* **What the task requires**
I would like every line of the records below that contains the word "הלידה" copied.

* **Data listing**
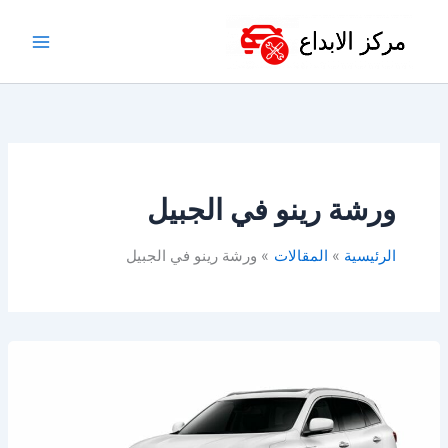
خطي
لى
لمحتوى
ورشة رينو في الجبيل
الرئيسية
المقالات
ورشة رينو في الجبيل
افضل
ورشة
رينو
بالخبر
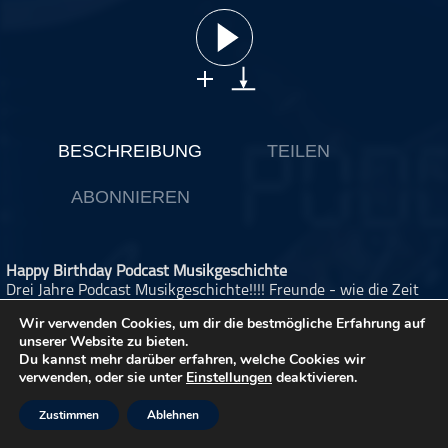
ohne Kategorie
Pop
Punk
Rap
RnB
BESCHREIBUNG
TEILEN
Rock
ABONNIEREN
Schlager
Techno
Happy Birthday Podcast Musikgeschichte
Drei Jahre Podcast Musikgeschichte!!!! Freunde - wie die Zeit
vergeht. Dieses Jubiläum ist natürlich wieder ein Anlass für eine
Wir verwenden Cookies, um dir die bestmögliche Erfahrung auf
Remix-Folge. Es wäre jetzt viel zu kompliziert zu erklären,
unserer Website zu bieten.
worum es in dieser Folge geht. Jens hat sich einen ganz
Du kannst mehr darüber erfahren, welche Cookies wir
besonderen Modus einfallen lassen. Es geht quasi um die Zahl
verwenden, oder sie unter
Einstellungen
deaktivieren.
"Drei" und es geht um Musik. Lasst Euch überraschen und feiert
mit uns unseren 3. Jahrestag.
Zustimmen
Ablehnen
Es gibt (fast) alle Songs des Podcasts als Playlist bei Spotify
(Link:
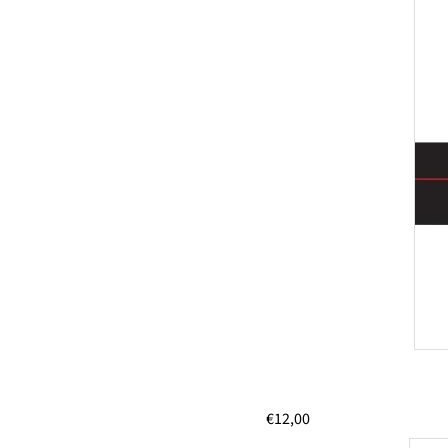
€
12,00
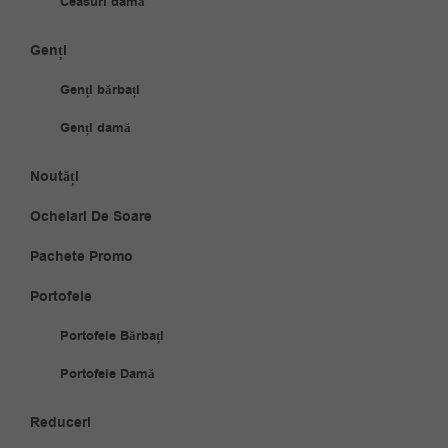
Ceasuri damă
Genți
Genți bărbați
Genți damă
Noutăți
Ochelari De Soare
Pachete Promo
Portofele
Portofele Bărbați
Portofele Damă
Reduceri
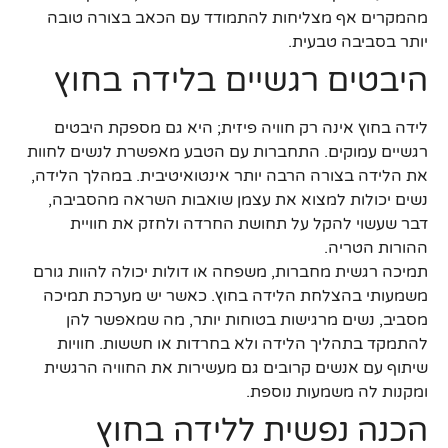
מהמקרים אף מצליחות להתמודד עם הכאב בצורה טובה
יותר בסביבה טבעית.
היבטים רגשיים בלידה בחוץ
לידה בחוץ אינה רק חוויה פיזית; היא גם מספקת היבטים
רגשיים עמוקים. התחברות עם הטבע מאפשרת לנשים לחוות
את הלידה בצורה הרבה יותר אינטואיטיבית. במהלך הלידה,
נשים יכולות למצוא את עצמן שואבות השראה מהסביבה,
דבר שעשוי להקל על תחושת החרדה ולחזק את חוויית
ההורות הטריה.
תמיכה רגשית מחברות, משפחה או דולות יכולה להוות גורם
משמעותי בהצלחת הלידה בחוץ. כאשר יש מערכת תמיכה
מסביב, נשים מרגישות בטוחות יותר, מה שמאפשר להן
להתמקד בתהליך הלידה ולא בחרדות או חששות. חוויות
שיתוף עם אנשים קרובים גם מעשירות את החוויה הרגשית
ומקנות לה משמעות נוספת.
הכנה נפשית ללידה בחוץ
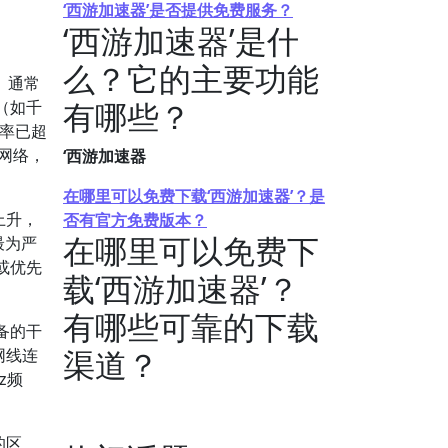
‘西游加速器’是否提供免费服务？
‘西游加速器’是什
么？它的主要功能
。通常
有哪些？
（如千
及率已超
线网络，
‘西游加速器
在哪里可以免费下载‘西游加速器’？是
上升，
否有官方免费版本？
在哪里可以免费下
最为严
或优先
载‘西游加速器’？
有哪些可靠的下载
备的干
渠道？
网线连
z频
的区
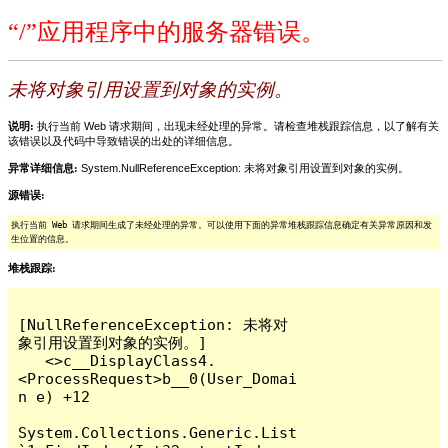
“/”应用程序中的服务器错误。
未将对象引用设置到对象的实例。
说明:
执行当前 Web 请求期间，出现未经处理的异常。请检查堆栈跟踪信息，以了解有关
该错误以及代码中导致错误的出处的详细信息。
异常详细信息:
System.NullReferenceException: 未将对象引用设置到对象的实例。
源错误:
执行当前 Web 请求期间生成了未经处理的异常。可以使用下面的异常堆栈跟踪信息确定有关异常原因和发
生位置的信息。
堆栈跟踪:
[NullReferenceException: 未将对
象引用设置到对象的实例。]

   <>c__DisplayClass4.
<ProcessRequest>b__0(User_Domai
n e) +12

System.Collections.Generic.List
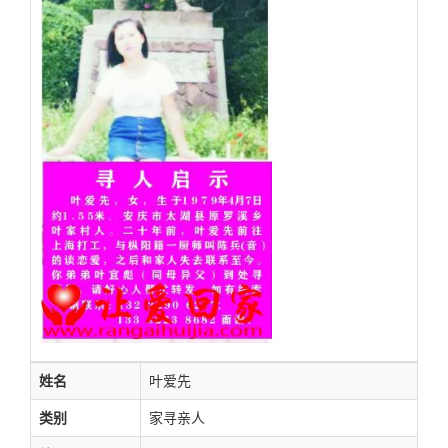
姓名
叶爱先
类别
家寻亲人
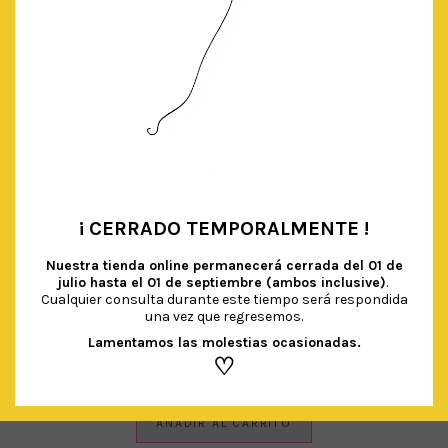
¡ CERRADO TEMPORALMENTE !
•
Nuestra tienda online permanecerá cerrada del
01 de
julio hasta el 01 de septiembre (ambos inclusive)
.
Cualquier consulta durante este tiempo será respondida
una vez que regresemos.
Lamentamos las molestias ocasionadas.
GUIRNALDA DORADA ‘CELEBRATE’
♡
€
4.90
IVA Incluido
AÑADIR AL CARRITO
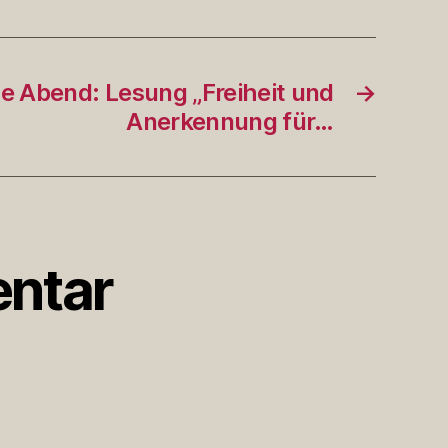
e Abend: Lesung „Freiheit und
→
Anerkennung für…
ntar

* **Answer to this problem**
את הלידה בצורה הרבה יותר אינטואיטיבית. במהלך הלידה,
משמעותי בהצלחת הלידה בחוץ. כאשר יש מערכת תמיכה
להתמקד בתהליך הלידה ולא בחרדות או חששות. חוויות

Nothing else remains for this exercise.